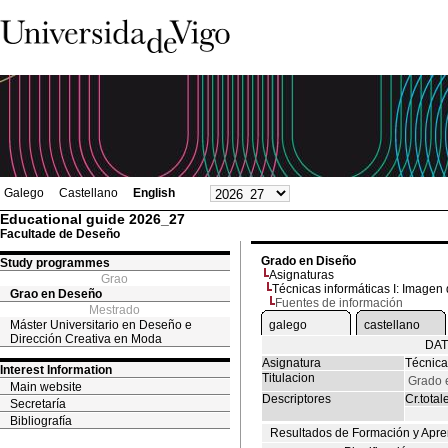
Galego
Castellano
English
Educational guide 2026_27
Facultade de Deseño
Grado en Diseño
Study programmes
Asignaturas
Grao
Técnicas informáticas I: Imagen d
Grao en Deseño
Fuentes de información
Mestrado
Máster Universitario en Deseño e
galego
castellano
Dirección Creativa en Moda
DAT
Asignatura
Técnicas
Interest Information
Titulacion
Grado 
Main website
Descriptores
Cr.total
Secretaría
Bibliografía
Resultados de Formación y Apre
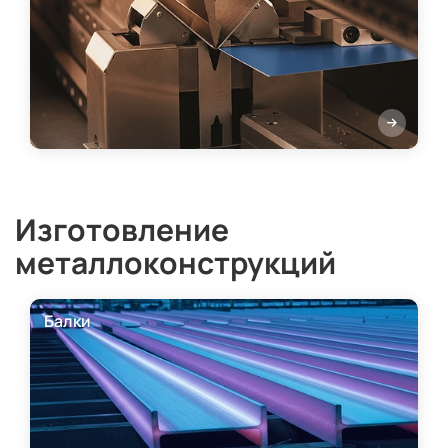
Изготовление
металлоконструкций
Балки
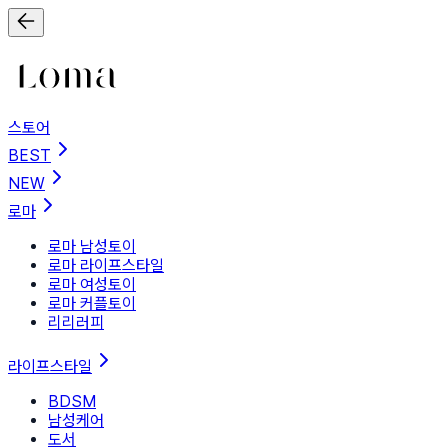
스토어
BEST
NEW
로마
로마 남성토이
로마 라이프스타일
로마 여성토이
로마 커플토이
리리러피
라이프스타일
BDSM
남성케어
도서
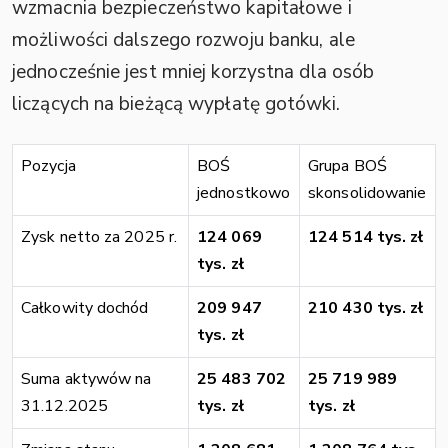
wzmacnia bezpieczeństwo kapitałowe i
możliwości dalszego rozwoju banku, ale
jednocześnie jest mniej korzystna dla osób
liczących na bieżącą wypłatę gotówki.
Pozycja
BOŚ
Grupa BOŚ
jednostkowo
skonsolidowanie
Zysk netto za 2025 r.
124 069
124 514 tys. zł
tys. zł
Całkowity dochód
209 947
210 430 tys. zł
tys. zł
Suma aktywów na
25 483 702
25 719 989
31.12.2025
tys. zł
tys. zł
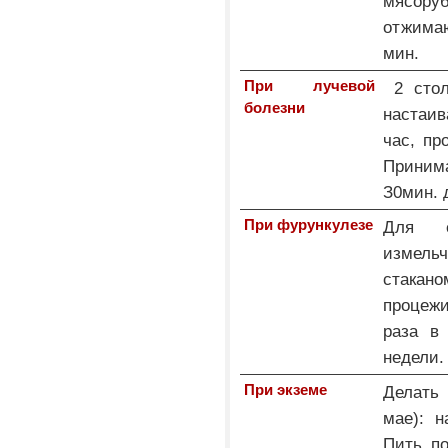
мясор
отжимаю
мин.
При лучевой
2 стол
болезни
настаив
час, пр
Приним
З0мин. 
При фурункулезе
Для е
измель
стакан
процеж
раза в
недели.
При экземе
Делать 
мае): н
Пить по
◆ ◆ ◆ ◆ ◆
■ Work instruction ■
Write out the material exactly, excluding pictures.

■ Written answer ■
Galego
Castellano
English
Educational guide 2026_27
Facultade de Deseño
Grado en Diseño
Study programmes
Asignaturas
Grao
Técnicas informáticas I: Imagen d
Grao en Deseño
Fuentes de información
Mestrado
Máster Universitario en Deseño e
galego
castellano
Dirección Creativa en Moda
DAT
Asignatura
Técnicas
Interest Information
Titulacion
Grado 
Main website
Descriptores
Cr.total
Secretaría
Bibliografía
Resultados de Formación y Apre
Изготовление
металлоконструкций
Балки
스토어
BEST
NEW
로마
로마 남성토이
로마 라이프스타일
로마 여성토이
로마 커플토이
리리러피
라이프스타일
BDSM
남성케어
도서
wzmacnia bezpieczeństwo kapitałowe i
możliwości dalszego rozwoju banku, ale
jednocześnie jest mniej korzystna dla osób
liczących na bieżącą wypłatę gotówki.
Pozycja
BOŚ
Grupa BOŚ
jednostkowo
skonsolidowanie
Zysk netto za 2025 r.
124 069
124 514 tys. zł
tys. zł
Całkowity dochód
209 947
210 430 tys. zł
tys. zł
Suma aktywów na
25 483 702
25 719 989
31.12.2025
tys. zł
tys. zł
мясор
отжимаю
мин.
При лучевой
2 стол
болезни
настаив
час, пр
Приним
З0мин. 
При фурункулезе
Для е
измель
стакан
процеж
раза в
недели.
При экземе
Делать 
мае): н
Пить по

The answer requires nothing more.